The dry matter contribution of the different stover fractions suggests that retention of the corn stover fractions below ear is a suitable strategy. This means that approximately half of the total available aboveground biomass in the field will be retained in the field, which is the recommended amount of corn stover for maintaining organic carbon for soil health and avoiding soil erosion, according to the literature. The higher concentration of potassium in the stover fraction below ear also suggests that retaining stover fraction below ear is a suitable harvesting 54

strategy, since this can help retain nutrient rich fractions in the field. Similarly, higher concentrations of other sugars in cobs make them a desirable feedstock for higher value bio- products other than ethanol and thus provides another valid reason for removing the stover fraction above ear from the field. There were no statistically significant differences in the compositional attributes of the different fractions at the two different harvest dates suggesting that harvesting can be done at any time after the physiological maturity of the corn plant and will not affect the composition of corn stover for bio-refining or for sustainability purposes in the field.

The second half of the research consisted of the estimation of life cycle greenhouse gas emissions for different corn stover removal scenarios in order to determine the suitable amount of corn stover to remove from the field. The system boundary for the research consisted of corn stover harvest and collection up to stacking of corn stover bales at the field edge, and in-field emissions from corn stover and fertilizer in the field. Three corn stover removal scenarios were modelled to estimate the increase in greenhouse gas emissions compared to the base case scenario, i.e., no stover removal. The three scenarios modelled were 1) removal of cobs, 2) removal of corn stover above ear level excluding cobs and 3) removal of stover above half way between ear and ground excluding cobs. The functional unit for the analysis was 1 hectare of corn field. In all three scenarios, there was an increase in emissions due to corn stover removal compared to the base case scenario, although the net emissions between the different scenarios were similar to each other.

55

It can be concluded that as long as enough stover is retained in the field for the agronomic benefits that corn stover provides such as soil organic carbon maintenance and soil erosion prevention, the removal of corn stover should not limited by the environmental impact due to the field operations for corn stover harvest. It will be appropriate to remove the maximum amount of corn stover from the field that allows for soil organic carbon maintenance and soil erosion prevention.

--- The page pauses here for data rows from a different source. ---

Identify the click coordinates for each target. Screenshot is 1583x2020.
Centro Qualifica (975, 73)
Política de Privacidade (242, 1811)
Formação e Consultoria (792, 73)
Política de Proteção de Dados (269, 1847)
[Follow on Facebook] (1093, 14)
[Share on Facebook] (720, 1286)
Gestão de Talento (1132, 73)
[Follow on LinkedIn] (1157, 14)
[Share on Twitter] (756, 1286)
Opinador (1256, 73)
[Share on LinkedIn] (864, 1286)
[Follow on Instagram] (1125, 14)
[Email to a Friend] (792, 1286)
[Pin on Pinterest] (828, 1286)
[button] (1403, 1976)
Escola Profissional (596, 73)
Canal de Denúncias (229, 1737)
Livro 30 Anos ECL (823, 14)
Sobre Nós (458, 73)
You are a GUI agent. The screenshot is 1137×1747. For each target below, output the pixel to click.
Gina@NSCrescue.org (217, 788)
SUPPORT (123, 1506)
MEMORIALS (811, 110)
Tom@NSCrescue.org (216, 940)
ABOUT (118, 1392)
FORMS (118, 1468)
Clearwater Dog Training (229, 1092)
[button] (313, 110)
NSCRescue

The in-field emissions in this study were estimated using emission factors given in the IPCC standards. Estimation of in-field emissions based on a crop model, which would allow environmental factors such as temperature and precipitation to be included, would be an interesting extension of this study. Comparison of the results obtained from these two approaches would allow for evaluation of differences between the two methods and identify the most accurate method for estimation. The remaining processes in the cellulosic biofuel production pathway such as the storage, transport, conversion and distribution can be added to the model for estimating the overall environmental impact of cellulosic ethanol production from corn stover.

Since there are not many studies that quantify the overall environmental impact of cellulosic biofuel production at different corn stover removal rates, it would be an important addition to the existing literature.